Exchange Server 2013 Hardware Requirements

Exchange 2013 Sizing Cheat Sheet (Part 1) - TechGenix

Are you sabotaging your Exchange Server's performance? You might be if you haven't implemented the right storage for your setup.

Calculate megacycle requirements

Exchange processors are expressed in terms of megacycles of work, so results may be convoluted. One megacycle is approximately a single 1 megahertz (MHz) processor working for one second. But today's processors run at 2, 000 MHz to 3, 000 MHz or more. Advanced processor instruction sets and features make handling Exchange workloads more effective than the basic megacycle figure might indicate.

For a more accurate number of required megacycles, use a benchmarking tool that correlates the processor's precise performance score to megacycles, such as the Exchange Processor Query Tool.

For simplicity, let's say that 1 gigahertz (GHz) is 1, 000 megacycles. If you have a 12 core server running at 2.8 GHz, you'd have about 33, 600 [12 x 2, 800] megacycles to work with.

Next, figure out how many megacycles you need. One rule of thumb is roughly 0.043 megacycles per message per mailbox for each day for a standalone mailbox server. If you have one mailbox exchanging 50 messages each day, you need about [50 x 0.043] 2.15 megacycles.

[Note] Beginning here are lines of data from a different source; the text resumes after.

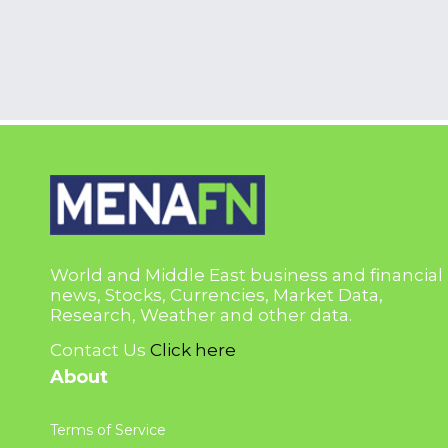
World and Middle East business and financial
news, Stocks, Currencies, Market Data,
Research, Weather and other data.
Contact Us
Click here
About
Terms of Service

If you have 100 mailboxes exchanging 150 messages per day, plan on about 645 megacycles [150 x 0.043 x 100]. If you have 1, 000 mailboxes exchanging 300 messages per day, figure about 12, 900 [300 x 0.043 x 1, 000] megacycles.

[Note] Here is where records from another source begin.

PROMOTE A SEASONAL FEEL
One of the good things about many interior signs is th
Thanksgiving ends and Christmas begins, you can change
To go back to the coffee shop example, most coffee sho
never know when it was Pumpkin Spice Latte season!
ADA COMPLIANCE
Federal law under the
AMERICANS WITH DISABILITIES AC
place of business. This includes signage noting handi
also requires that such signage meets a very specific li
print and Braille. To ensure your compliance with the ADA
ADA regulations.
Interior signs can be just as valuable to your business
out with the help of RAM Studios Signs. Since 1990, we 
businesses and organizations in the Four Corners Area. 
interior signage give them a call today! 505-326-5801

In each case, the 12 core server should be adequate. Exchange architects usually drive server loads up to 80% (about 26, 880 megacycles) without problems.

Calculate memory requirements

Although the minimum memory required is 8 gigabytes (GB), the total memory requirement for Exchange services, caching, content indexing and other related tasks can add up quickly and cause a substantial memory footprint.

The rule of thumb here is about 0.24 megabytes (MB) per message per mailbox per day on a single mailbox server. If a mailbox exchanges 250 messages per day, plan to provide 60 MB [250 x 0.24 MB] for that mailbox user.

To calculate memory, multiply the number of databases by the number of end users per database, then by space per mailbox. For example, if the server has a minimum of 32 databases with 80 end users per database (up to 2, 560 end users), each exchanging 200 messages per day, the required memory is about 122, 880 MB [(32 x 80) x (200 x 0.24)], or about 128 GB.